Agalsed, November 8th, 2019

Context is a funny thing. I don’t know how I would have felt about Manilla Road’s (henceforth known as MR) debut album, Invasion, in 1980 when it was released. MR has always struck me as a singular band, and in 1980, I imagine they struck listeners in a similar way. However, given the context of the rest of the band’s formidable discography, it is hard for me to hear some of the merits I undoubtedly would have heard back in the day because MR did so much of what they do on Invasion much better on later albums.

Invasion sounds a bit like a band who has big things in mind but isn’t quite sure how to achieve them. The music here is a far cry from the MR that the world would come to know once they started releasing classic albums in their classic sound. While MR’s production has always been gritty, I’d describe this album as more amateurish, with weirdly shifting volume levels and too much separation among the instruments. Mark’s vocals are also a little samey here as he worked out how to fit his unique voice into the band. They also randomly burst your eardrums as they become louder and quieter. The guys went a little overboard on the atmospherics here, often having what feel like interminable stretches of bleeps and bloops as intros or outros of songs that are totally unnecessary.
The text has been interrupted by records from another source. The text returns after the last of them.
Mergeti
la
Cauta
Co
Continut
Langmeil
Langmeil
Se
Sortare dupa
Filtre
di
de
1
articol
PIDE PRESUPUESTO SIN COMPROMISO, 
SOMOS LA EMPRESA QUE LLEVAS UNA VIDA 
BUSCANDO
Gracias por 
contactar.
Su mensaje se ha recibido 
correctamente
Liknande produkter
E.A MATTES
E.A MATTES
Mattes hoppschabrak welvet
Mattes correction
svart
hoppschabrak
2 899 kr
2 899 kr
I appreciate some atmosphere, but only when it serves a purpose, and the atmospheric touches feel very perfunctory here. The riffs trend more toward standard heavy metal, though even on this early album they are uniquely Shelton-esque—they’re just not as good as the stuff he came up with later by a long-shot. He was clearly a creative guitarist right from the beginning, he just hadn’t funneled his creativity into very impactful (read: good) riffs yet.

While I would argue nothing on this album is actually essential, there are a couple of fun moments, including the straight ahead rager, “Street Jammer” (Later covered—and done better—by Slough Feg), the yearning “Centurian War Games,” and certain parts of the lengthy “The Empire” that seem to predict the direction MR would go on the classic Mark of the Beast. Overall, is this an essential MR release? In terms of quality, absolutely not. As a historical document of a band who would go on to be added to the heavy metal pantheon? Definitely. If you’re curious where MR came from before they were deified, here is the beginning of their creation story.
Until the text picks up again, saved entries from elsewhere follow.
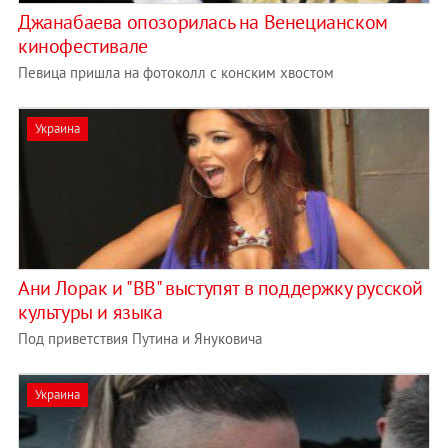
Джанабаева опозорилась на Венецианском
кинофестивале
Певица пришла на фотоколл с конским хвостом
Украина
Ани Лорак и "ВВ" выступят в поддержку русской
культуры и языка
Под приветствия Путина и Януковича
Украина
Shelton's first steps - 68%

Jophelerx, November 14th, 2014

Manilla Road have been a force to be reckoned with for over three decades; one of the great titans of heavy metal, they're older than most of the currently active bands, having formed way back in 1977. In terms of consistency, they're second to none, with the only remote competition that comes to mind being Japan's Ningen-Isu. Even their "worst" album, Atlantis Rising, has a decent number of solid tracks and certainly isn't a complete waste of time. That brings us way back to their 1980 full-length debut, Invasion - rough, unpolished, half-formed, perhaps worse than Atlantis Rising and even Shelton's side project, The Circus Maximus, yet still we can find merit here. This is hardly the Manilla Road we all know and love - far from it - and yet it's still interesting, revealing, and sometimes even enjoyable.
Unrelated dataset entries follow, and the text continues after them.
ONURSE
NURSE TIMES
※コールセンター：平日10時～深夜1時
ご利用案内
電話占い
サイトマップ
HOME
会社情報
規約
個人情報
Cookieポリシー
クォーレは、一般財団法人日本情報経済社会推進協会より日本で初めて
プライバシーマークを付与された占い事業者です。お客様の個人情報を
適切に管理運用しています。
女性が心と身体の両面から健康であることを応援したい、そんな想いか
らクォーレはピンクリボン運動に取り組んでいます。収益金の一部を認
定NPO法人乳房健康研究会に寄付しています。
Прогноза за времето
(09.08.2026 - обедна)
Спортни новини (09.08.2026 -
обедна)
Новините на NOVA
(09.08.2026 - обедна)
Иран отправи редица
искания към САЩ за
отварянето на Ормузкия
For a first effort, this certainly isn't anything terrible, although to see the progress they'd make even a year later with their long unreleased follow-up Mark of the Beast is astounding. They made some mistakes here, but they learned from them incredibly quickly, evolving into the monstrous, unique and mature Crystal Logic within only 3 years. So what is Invasion like itself? Is it as juvenile and sloppy as I've made it out to be? Well, yes and no. It's uneven, simple, and about as unsubtle as Manilla Road have ever been, but it certainly has its shining moments that are brimming with catchiness and charm despite the flaws. "The Dream Goes On" and "Cat and Mouse" start the album off on a strong point, with primitive hard rock riffing and a gruff, amateuristic performance from Shelton, but the songwriting is solid. With sweet riffs, manic energy and occasional periods of epicness, the first two tracks here manage to capture a small portion of the band's later magic while still maintaining a bumpy rock exterior.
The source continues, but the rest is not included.